Understandably, she thought it was very important to get a handle on rising
homicides and dangerous reckless driving, but, unbeknownst to her, she was just
serving the man.
The obsession with white supremacy is perverse and
insulting on several levels.
It implies that if urban neighborhoods are under-policed
and dangerous, that is their natural state. But if they are robustly policed to
try to make them safer — a worthy project that tends to be supported by people
of all races — that is somehow an inherently “white” initiative.

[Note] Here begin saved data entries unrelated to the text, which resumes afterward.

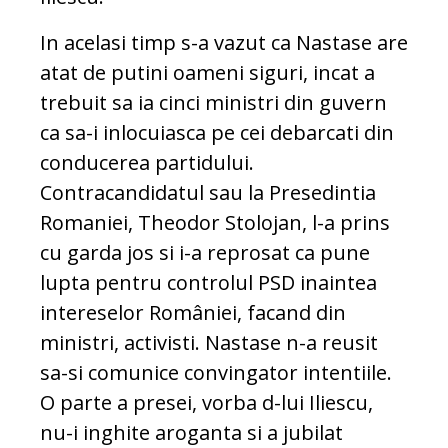
In acelasi timp s-a vazut ca Nastase are
atat de putini oameni siguri, incat a
trebuit sa ia cinci ministri din guvern
ca sa-i inlocuiasca pe cei debarcati din
conducerea partidului.
Contracandidatul sau la Presedintia
Romaniei, Theodor Stolojan, l-a prins
cu garda jos si i-a reprosat ca pune
lupta pentru controlul PSD inaintea
intereselor României, facand din
ministri, activisti. Nastase n-a reusit
sa-si comunice convingator intentiile.
O parte a presei, vorba d-lui Iliescu,
nu-i inghite aroganta si a jubilat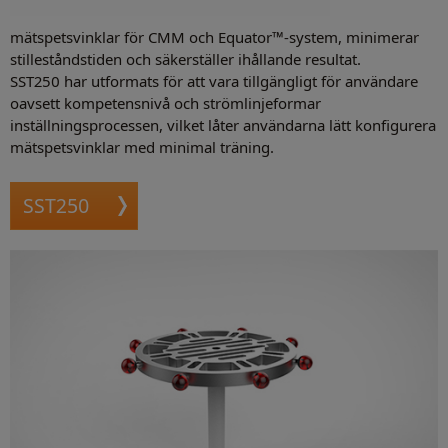
mätspetsvinklar för CMM och Equator™-system, minimerar
stilleståndstiden och säkerställer ihållande resultat.
SST250 har utformats för att vara tillgängligt för användare
oavsett kompetensnivå och strömlinjeformar
inställningsprocessen, vilket låter användarna lätt konfigurera
mätspetsvinklar med minimal träning.
SST250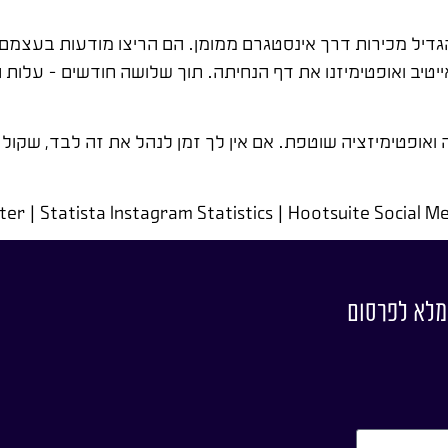
יל מכירות דרך אינסטגרם ממומן. הם הריצו מודעות בעצמם 
ואופטימיזציה שוטפת. אם אין לך זמן לנהל את זה לבד, שקול
המלא לפרסום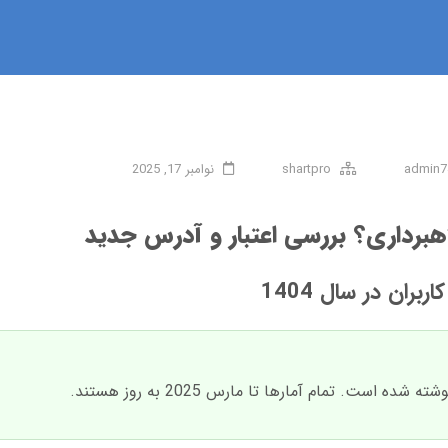
admin7
shartpro
نوامبر 17, 2025
برداری؟ بررسی اعتبار و آدرس جدید
ران در سال 1404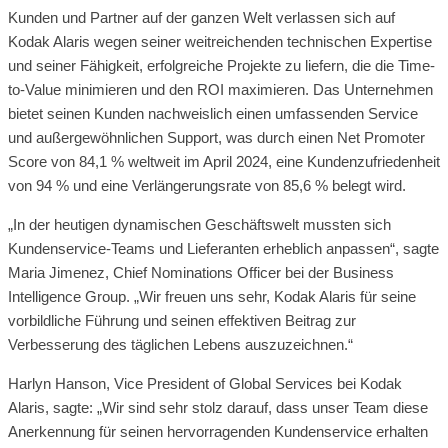
Kunden und Partner auf der ganzen Welt verlassen sich auf
Kodak Alaris wegen seiner weitreichenden technischen Expertise
und seiner Fähigkeit, erfolgreiche Projekte zu liefern, die die Time-
to-Value minimieren und den ROI maximieren. Das Unternehmen
bietet seinen Kunden nachweislich einen umfassenden Service
und außergewöhnlichen Support, was durch einen Net Promoter
Score von 84,1 % weltweit im April 2024, eine Kundenzufriedenheit
von 94 % und eine Verlängerungsrate von 85,6 % belegt wird.
„In der heutigen dynamischen Geschäftswelt mussten sich
Kundenservice-Teams und Lieferanten erheblich anpassen“, sagte
Maria Jimenez, Chief Nominations Officer bei der Business
Intelligence Group. „Wir freuen uns sehr, Kodak Alaris für seine
vorbildliche Führung und seinen effektiven Beitrag zur
Verbesserung des täglichen Lebens auszuzeichnen.“
Harlyn Hanson, Vice President of Global Services bei Kodak
Alaris, sagte: „Wir sind sehr stolz darauf, dass unser Team diese
Anerkennung für seinen hervorragenden Kundenservice erhalten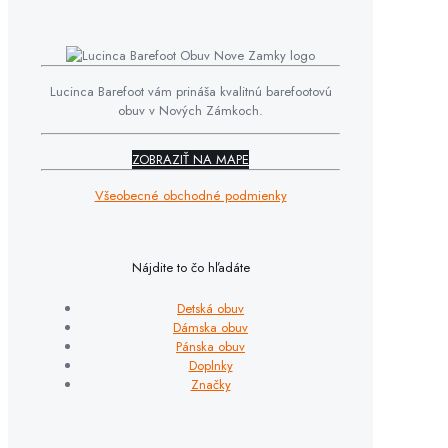
Lucinca Barefoot vám prináša kvalitnú barefootovú
obuv v Nových Zámkoch.
ZOBRAZIŤ NA MAPE
Všeobecné obchodné podmienky
Nájdite to čo hľadáte
Detská obuv
Dámska obuv
Pánska obuv
Doplnky
Značky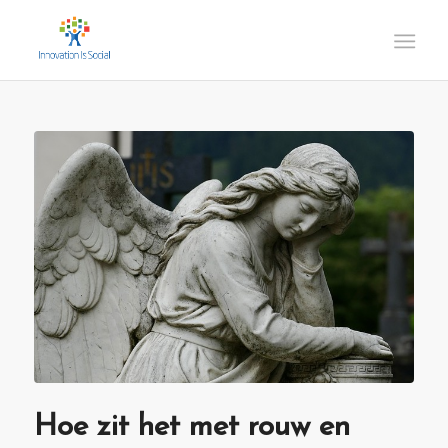
Hoe zit het met rouw en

It suggests that good African-American, Hispanic, and
Asian cops are dupes, puppets on the string of nefarious white people using
them to perpetuate white rule.
And, finally, if taken seriously, it would vitiate the
agency of the cops involved in the abuse of Tyre Nichols. How can they fully
take the blame if an ineradicable, unavoidable force was ultimately responsible
for their behavior?
The explanation for what happened in Memphis is more
straightforward than any of this. Police are given considerable authority, and
human beings — of all races and creeds, in all times and places — have a
natural tendency to abuse authority unless constrained by institutions, norms,
and accountability.
If you are unwilling to believe that the cops in this
case were self-loathing black men, then their behavior becomes a function of
poor training and supervision, abysmal decision-making, anger in the moment,
free-floating cruelty, or some combination of these things.
The Left elevates race above all the other factors that
might play into a police encounter gone horribly wrong because the racial
interpretation allows it to make a broader critique of American society and
force wide-ranging political and social changes.
This is a very useful narrative, which is why the Left is
loath to give it up even in an incident involving black cops.